Los inversionistas podrían preferir las materias primas, que protegen de la inflación. Pero el riesgo de una estampida hacia el diminuto mercado de los futuros, que se intercambian con más facilidad que los barriles físicos de petróleo, sería una burbuja.
Con mayor inflación, también habría nuevos beneficiados y afectados. En el aspecto más obvio, la inflación involucra una transferencia arbitraria de riqueza de los acreditantes a los acreditados, pues baja el valor real de la deuda. Los acreditados con adeudos muy considerables, entre los que se encuentran los gobiernos de muchos países del mundo, quizá se sientan tentados a alegrarse. El problema es que, en cuanto los inversionistas en bonos se percataran del engaño, podrían decidir desquitarse de esa osadía con costos más altos en los préstamos, incluso en los países ricos.
Impacto por el precio
Otras relaciones financieras también podrían hacerse tensas. Si la inflación se comiera cuatro puntos porcentuales de rendimiento cada año, los inversionistas podrían empezar a ver con malos ojos los honorarios de los gestores de fondos.
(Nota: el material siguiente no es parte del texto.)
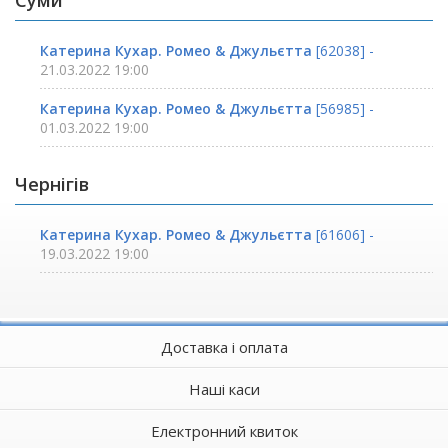
Суми
Катерина Кухар. Ромео & Джульєтта
[62038] -
21.03.2022 19:00
Катерина Кухар. Ромео & Джульєтта
[56985] -
01.03.2022 19:00
Чернігів
Катерина Кухар. Ромео & Джульєтта
[61606] -
19.03.2022 19:00
Доставка і оплата
Наші каси
Електронний квиток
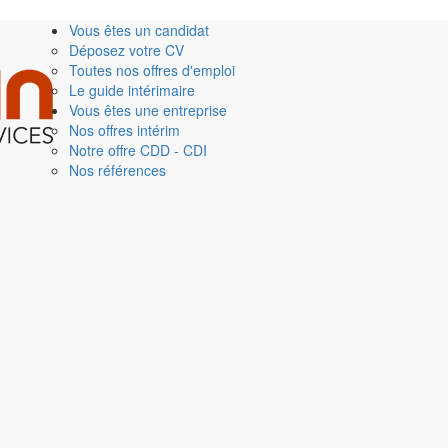
Vous êtes un candidat
Déposez votre CV
Toutes nos offres d'emploi
Le guide intérimaire
Vous êtes une entreprise
Nos offres intérim
Notre offre CDD - CDI
Nos références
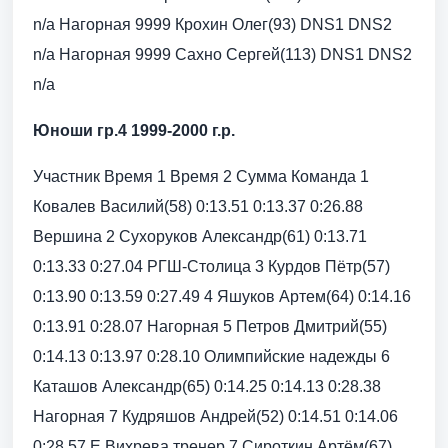
n/a Нагорная 9999 Крохин Олег(93) DNS1 DNS2
n/a Нагорная 9999 Сахно Сергей(113) DNS1 DNS2
n/a
Юноши гр.4 1999-2000 г.р.
Участник Время 1 Время 2 Сумма Команда 1
Ковалев Василий(58) 0:13.51 0:13.37 0:26.88
Вершина 2 Сухоруков Александр(61) 0:13.71
0:13.33 0:27.04 РГШ-Столица 3 Курдов Пётр(57)
0:13.90 0:13.59 0:27.49 4 Яшуков Артем(64) 0:14.16
0:13.91 0:28.07 Нагорная 5 Петров Дмитрий(55)
0:14.13 0:13.97 0:28.10 Олимпийские надежды 6
Каташов Александр(65) 0:14.25 0:14.13 0:28.38
Нагорная 7 Кудряшов Андрей(52) 0:14.51 0:14.06
0:28.57 Е.Вихрева тренер 7 Сироткин Артём(67)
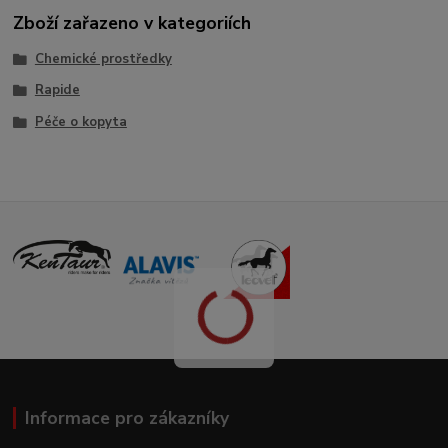
Zboží zařazeno v kategoriích
Chemické prostředky
Rapide
Péče o kopyta
Informace pro zákazníky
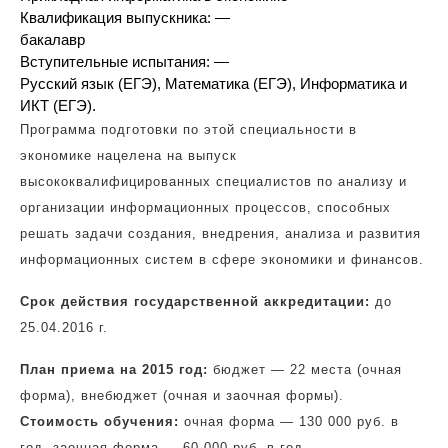
Квалификация выпускника: —
бакалавр
Вступительные испытания: —
Русский язык (ЕГЭ), Математика (ЕГЭ), Информатика и
ИКТ (ЕГЭ).
Программа подготовки по этой специальности в
экономике нацелена на выпуск
высококвалифицированных специалистов по анализу и
организации информационных процессов, способных
решать задачи создания, внедрения, анализа и развития
информационных систем в сфере экономики и финансов.
Срок действия государственной аккредитации:
до
25.04.2016 г.
План приема на 2015 год:
бюджет — 22 места (очная
форма), внебюджет (очная и заочная формы).
Стоимость обучения:
очная форма — 130 000 руб. в
год, заочная форма — 60 000 руб. в год.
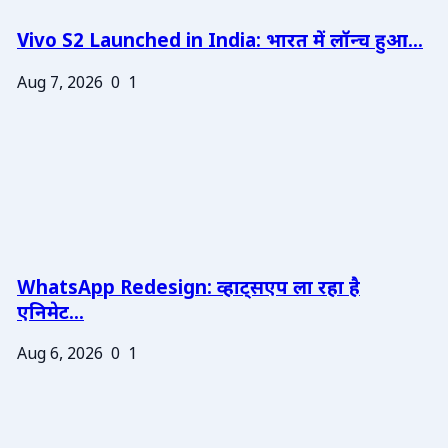
Vivo S2 Launched in India: भारत में लॉन्च हुआ...
Aug 7, 2026
0
1
WhatsApp Redesign: व्हाट्सएप ला रहा है
एनिमेट...
Aug 6, 2026
0
1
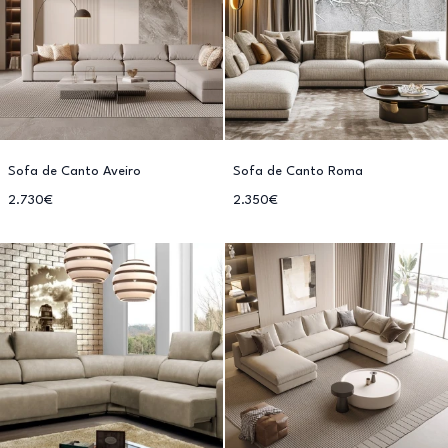
Sofa de Canto Aveiro
Sofa de Canto Roma
2.730€
2.350€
Aumentar los rendimientos mejoraría la salud financiera de muchos esquemas de pensiones con prestaciones definidas, pues reduciría el valor presente de sus pasivos futuros. Pero las prestaciones del retiro no siempre están protegidas por completo de la inflación, por lo que el poder adquisitivo de algunas pensiones terminaría por debajo de lo esperado. Eso caldearía los ánimos de los electores.
Así de intensa es la situación en que se encuentran los bancos centrales en este momento. Es probable que marquen un rumbo entre inflación alta y recesión. Al parecer, los inversionistas todavía creen que todo puede terminar bien, pero lo más probable es que no sea así.